Thursday, June 20, 2019

Pornosophy: Are Monogamy and Polyamory Compatible?


Are polyamory and monogamy compatible lifestyles? Generally, one pities the monogamous individual as a poor soul locked into a dependent and often loveless relationship with a partner whose role is that of the gaoler. There are, of course, exceptions in the case of those rare couples who’re actually in love and require only each other’s presence to live happy and contented existences. But even such passionate attachments must admit of the occasional animal urge. A farmer generally tends to his own property, but occasionally he or she will plow an adjacent field. However, what of the free spirit, the polyamorous personality who’s constantly setting sail for different ports? To extend the metaphor perhaps his or her vessel requires repairs, gets laid over and has to anchor in a harbor for an extended period of time. Suddenly the insouciant free spirit finds him or herself living a totally different lifestyle as his or her ship is becalmed. Years of jumping from bed to bed, a kind of sexual form of couch surfing, have left a distinct imprint on the neurogenic pathways of the brain. Yet suddenly the itinerant lothario or coquette starts to enjoy the pleasures of familiarity. The constant curiosity and attraction to everything in sight is still there along with a countervailing enjoyment of continuity. The satisfaction can be unique for philanderers whose pleasures ordinarily derive from variety. Their ship may still set sail, but now it’s like a cruise liner which offers a predictable itinerary.

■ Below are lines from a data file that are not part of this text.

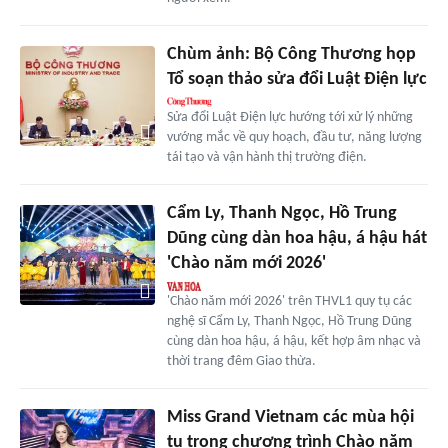
Chùm ảnh: Bộ Công Thương họp
Tổ soạn thảo sửa đổi Luật Điện lực
Sửa đổi Luật Điện lực hướng tới xử lý những
vướng mắc về quy hoạch, đầu tư, năng lượng
tái tạo và vận hành thị trường điện.
Cẩm Ly, Thanh Ngọc, Hồ Trung
Dũng cùng dàn hoa hậu, á hậu hát
'Chào năm mới 2026'
'Chào năm mới 2026' trên THVL1 quy tụ các
nghệ sĩ Cẩm Ly, Thanh Ngọc, Hồ Trung Dũng
cùng dàn hoa hậu, á hậu, kết hợp âm nhạc và
thời trang đêm Giao thừa.
Miss Grand Vietnam các mùa hội
tụ trong chương trình Chào năm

N.B.: read Francis Levy's short story, "Pet Buddha"in Vol. 1 Brooklyn. 

Wednesday, June 19, 2019

The Varieties of Relgious Experience


Houses of worship tend to be populated by old people. They’re filled with young people too in evangelical religions. However, if you go into your local house of worship you're more likely to find many people who have crossed the halfway mark. That may be one of the reasons they're termed sanctuaries since they offer a respite from the exigenies of fate. Faith over fear is one of the mantras you're likely to hear in this regard. But where how does belief actually figure in? In the age of scientific disenchantment many rationalistic people don’t take belief in God seriously. So what does adherence to religion comprise in modern society? Certainly, it involves congregation, but also the practicing of ethical principles that tend to place emphasis on charitable acts, which don’t involve satiating the demands of the self. If you help others, the thinking goes, then you're getting a temporary reprieve from appetites that are rarely if ever satisfied. Desire is but the beginning of suffering goes the Buddhist koan. The covenant many worshippers experience is less with God than the principles which have emanated from varying spiritual traditions. The Varieties of Religious Experience is the title of a famous tome by William James. Religion is for those who want to avoid going to hell runs a well-known homily of the recovery movement—an offshoot of religion that is not specifically religious—spiritualism is for those who have been there. 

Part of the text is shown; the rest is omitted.